Segment Open

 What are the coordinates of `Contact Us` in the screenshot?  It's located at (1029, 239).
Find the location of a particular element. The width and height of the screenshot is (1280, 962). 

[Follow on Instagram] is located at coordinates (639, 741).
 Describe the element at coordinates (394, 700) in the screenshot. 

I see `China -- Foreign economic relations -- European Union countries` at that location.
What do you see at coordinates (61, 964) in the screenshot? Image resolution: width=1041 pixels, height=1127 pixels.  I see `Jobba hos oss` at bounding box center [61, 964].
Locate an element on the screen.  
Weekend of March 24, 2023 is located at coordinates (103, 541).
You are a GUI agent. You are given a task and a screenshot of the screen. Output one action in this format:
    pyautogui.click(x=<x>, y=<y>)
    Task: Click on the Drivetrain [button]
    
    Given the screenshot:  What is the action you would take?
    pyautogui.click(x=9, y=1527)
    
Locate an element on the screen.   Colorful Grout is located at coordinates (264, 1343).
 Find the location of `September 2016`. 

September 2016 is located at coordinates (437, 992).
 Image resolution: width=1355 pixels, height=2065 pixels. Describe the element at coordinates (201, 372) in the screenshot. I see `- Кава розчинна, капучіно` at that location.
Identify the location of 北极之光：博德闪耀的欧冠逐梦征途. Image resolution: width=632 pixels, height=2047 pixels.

Segment Closed

• [WORK TO BE COMPLETED]:
Copy every entry exactly; no part may be left out.

• [YOUR SOLUTION]:
 What are the coordinates of `Contact Us` in the screenshot?  It's located at (1029, 239).
Find the location of a particular element. The width and height of the screenshot is (1280, 962). 

[Follow on Instagram] is located at coordinates (639, 741).
 Describe the element at coordinates (394, 700) in the screenshot. 

I see `China -- Foreign economic relations -- European Union countries` at that location.
What do you see at coordinates (61, 964) in the screenshot? Image resolution: width=1041 pixels, height=1127 pixels.  I see `Jobba hos oss` at bounding box center [61, 964].
Locate an element on the screen.  
Weekend of March 24, 2023 is located at coordinates (103, 541).
You are a GUI agent. You are given a task and a screenshot of the screen. Output one action in this format:
    pyautogui.click(x=<x>, y=<y>)
    Task: Click on the Drivetrain [button]
    
    Given the screenshot:  What is the action you would take?
    pyautogui.click(x=9, y=1527)
    
Locate an element on the screen.   Colorful Grout is located at coordinates (264, 1343).
 Find the location of `September 2016`. 

September 2016 is located at coordinates (437, 992).
 Image resolution: width=1355 pixels, height=2065 pixels. Describe the element at coordinates (201, 372) in the screenshot. I see `- Кава розчинна, капучіно` at that location.
Identify the location of 北极之光：博德闪耀的欧冠逐梦征途. Image resolution: width=632 pixels, height=2047 pixels.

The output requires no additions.